(Dataset entries)
┌────────
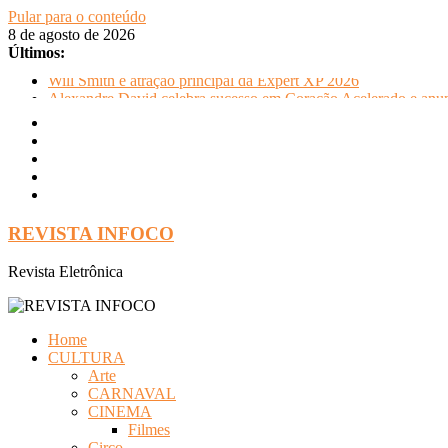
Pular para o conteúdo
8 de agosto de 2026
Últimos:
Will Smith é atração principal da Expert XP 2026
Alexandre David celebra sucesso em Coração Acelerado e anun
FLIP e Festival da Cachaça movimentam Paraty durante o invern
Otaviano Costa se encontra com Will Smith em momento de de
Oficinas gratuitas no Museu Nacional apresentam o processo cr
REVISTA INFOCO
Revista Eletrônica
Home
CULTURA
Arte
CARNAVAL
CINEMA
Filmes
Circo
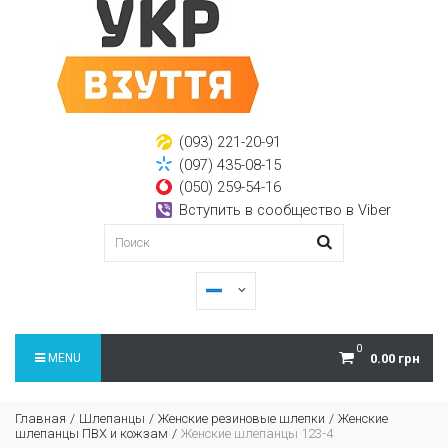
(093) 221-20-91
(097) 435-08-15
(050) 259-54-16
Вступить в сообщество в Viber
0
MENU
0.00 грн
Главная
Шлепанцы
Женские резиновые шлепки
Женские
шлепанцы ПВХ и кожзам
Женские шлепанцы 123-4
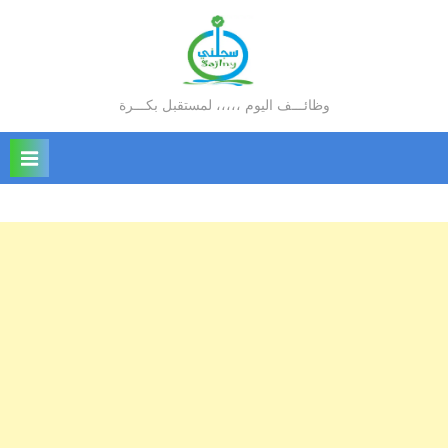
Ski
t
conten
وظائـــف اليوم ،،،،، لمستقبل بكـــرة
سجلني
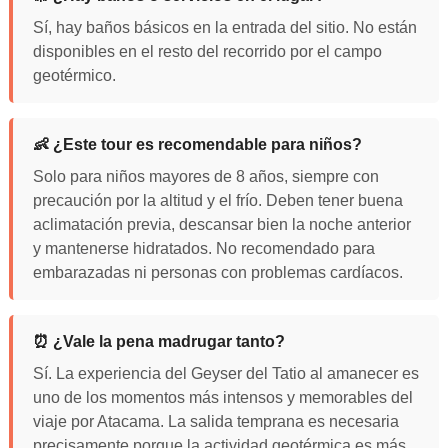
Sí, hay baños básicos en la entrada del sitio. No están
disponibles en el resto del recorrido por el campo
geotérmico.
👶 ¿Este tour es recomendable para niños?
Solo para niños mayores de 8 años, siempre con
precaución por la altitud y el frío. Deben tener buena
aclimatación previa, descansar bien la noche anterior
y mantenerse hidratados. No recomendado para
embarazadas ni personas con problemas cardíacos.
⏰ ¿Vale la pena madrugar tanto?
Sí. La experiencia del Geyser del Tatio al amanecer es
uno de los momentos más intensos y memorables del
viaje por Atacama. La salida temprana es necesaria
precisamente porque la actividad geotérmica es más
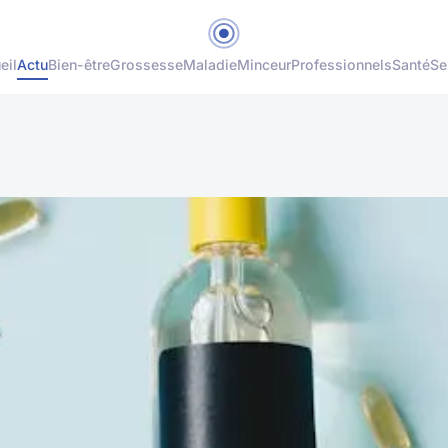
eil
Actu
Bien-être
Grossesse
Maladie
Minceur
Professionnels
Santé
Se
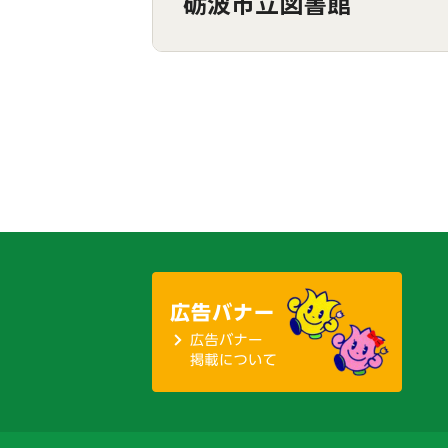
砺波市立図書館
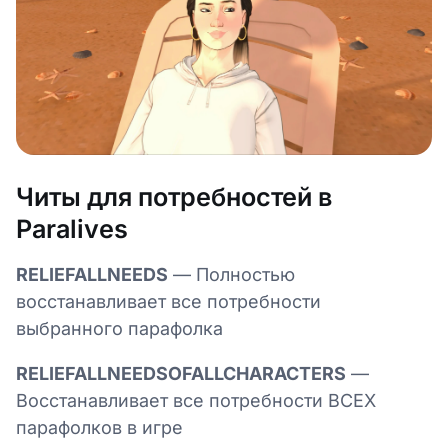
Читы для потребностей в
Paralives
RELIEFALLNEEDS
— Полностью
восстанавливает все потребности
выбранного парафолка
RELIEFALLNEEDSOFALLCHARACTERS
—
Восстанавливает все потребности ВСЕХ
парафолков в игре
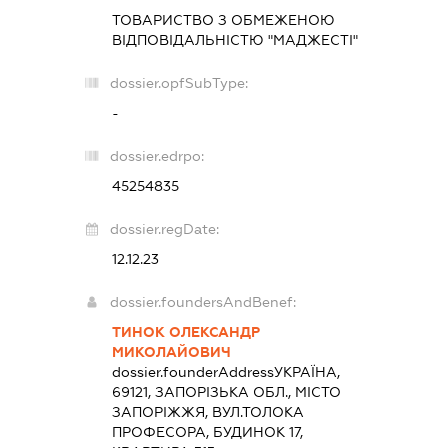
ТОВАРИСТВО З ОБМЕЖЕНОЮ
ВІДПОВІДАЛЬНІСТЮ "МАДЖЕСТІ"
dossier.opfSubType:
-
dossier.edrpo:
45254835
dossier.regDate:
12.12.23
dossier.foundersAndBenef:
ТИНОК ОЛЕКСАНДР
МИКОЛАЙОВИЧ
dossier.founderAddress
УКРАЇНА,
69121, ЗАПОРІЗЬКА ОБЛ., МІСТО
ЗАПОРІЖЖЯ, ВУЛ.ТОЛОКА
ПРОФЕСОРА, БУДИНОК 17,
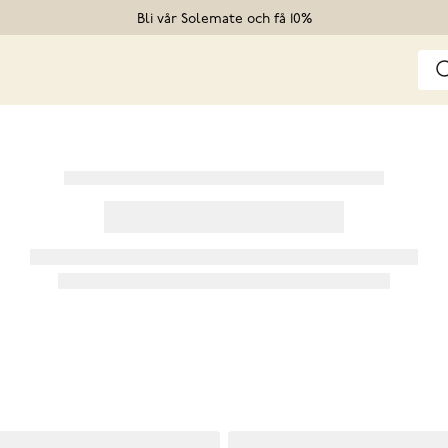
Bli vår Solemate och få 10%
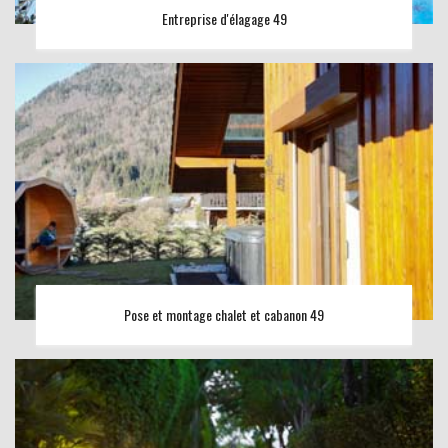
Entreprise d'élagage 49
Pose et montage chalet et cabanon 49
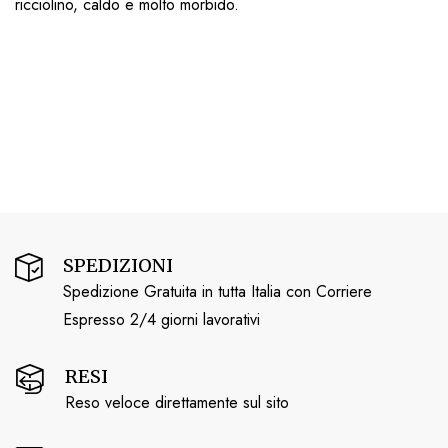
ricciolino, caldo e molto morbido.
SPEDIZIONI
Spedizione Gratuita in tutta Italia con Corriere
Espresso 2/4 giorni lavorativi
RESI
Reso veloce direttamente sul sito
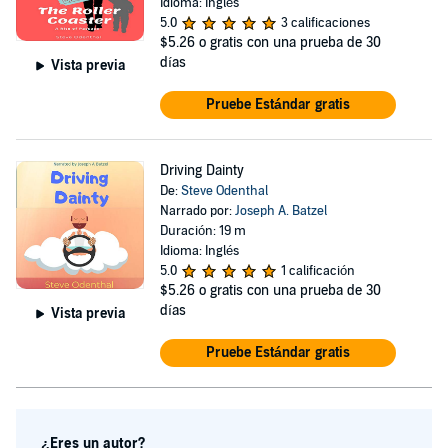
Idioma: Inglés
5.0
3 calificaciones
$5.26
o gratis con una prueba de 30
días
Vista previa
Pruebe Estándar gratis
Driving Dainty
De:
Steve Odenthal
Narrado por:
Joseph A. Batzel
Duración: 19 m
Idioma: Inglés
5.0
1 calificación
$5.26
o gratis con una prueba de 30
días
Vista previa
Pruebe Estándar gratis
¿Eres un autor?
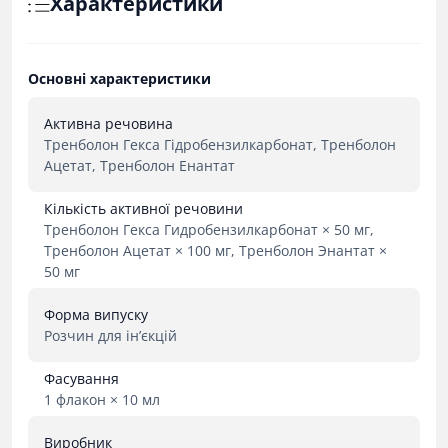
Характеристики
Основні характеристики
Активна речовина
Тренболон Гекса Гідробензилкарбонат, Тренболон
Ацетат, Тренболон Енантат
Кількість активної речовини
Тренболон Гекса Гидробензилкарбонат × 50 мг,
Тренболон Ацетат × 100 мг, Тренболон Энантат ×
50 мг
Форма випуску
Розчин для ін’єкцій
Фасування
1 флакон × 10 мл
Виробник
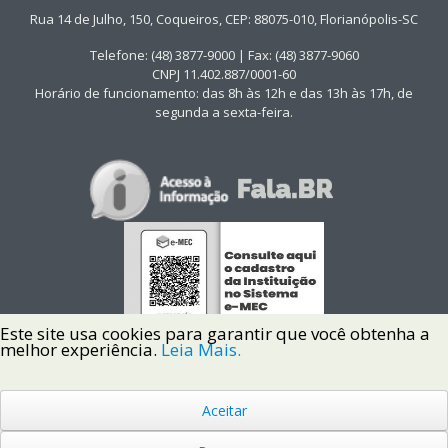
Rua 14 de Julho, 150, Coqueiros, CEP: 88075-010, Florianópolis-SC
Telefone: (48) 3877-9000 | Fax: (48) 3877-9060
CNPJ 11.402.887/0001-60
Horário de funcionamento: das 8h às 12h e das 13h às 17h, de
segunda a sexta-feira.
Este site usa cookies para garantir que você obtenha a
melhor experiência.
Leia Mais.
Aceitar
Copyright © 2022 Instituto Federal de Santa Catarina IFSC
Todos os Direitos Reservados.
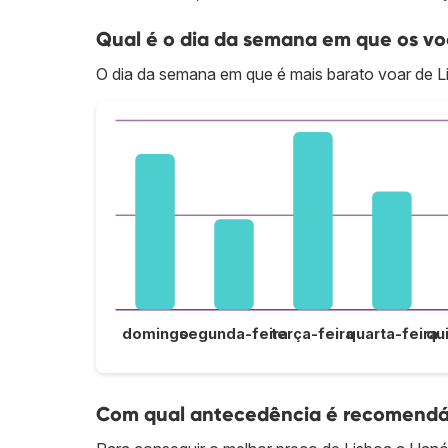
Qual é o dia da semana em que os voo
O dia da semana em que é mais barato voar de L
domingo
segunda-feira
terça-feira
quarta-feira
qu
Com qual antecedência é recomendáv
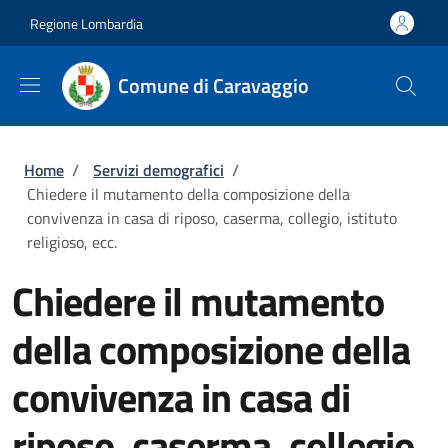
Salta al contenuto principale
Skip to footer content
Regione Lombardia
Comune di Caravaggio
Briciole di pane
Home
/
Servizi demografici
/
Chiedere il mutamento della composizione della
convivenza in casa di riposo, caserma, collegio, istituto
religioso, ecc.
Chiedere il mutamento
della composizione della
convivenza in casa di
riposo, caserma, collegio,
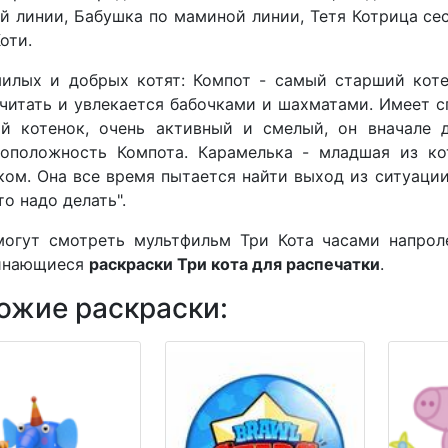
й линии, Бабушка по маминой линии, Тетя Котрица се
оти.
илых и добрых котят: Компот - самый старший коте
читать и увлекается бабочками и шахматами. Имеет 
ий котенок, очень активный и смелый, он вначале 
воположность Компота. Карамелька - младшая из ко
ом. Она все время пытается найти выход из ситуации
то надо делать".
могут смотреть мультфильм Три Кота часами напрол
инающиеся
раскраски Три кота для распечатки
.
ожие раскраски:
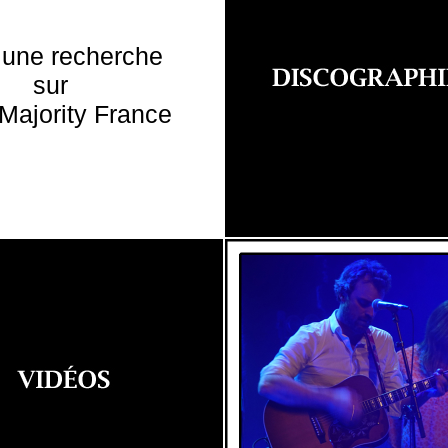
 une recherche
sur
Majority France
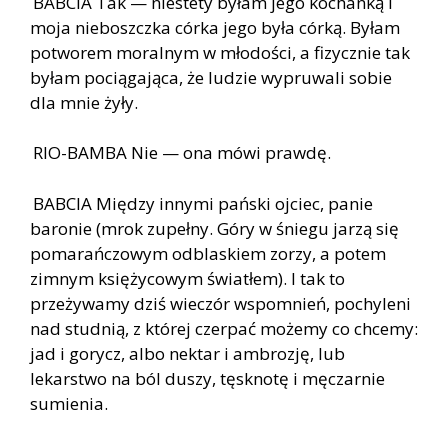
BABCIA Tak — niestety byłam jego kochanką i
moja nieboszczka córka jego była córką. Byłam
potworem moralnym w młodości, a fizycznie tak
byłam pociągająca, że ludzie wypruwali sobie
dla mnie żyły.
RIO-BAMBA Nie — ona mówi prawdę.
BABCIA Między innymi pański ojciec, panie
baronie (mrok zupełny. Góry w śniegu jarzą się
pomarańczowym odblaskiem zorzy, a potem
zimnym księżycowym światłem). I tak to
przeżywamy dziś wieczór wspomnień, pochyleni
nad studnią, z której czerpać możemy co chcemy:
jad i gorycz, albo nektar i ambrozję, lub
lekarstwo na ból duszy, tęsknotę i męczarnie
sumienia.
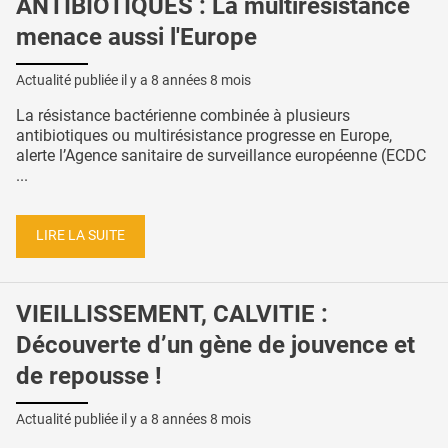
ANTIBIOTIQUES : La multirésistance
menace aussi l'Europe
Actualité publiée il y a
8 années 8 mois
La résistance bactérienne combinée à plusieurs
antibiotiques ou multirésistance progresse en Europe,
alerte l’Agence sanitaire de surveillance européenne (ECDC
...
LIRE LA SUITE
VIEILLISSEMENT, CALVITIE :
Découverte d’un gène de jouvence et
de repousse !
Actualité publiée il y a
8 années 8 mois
└────────
• WHAT TO DO: Looking at the entries above, count each line that includes the string "Гекса" and give only the total.

• THE COMPLETED TASK: 2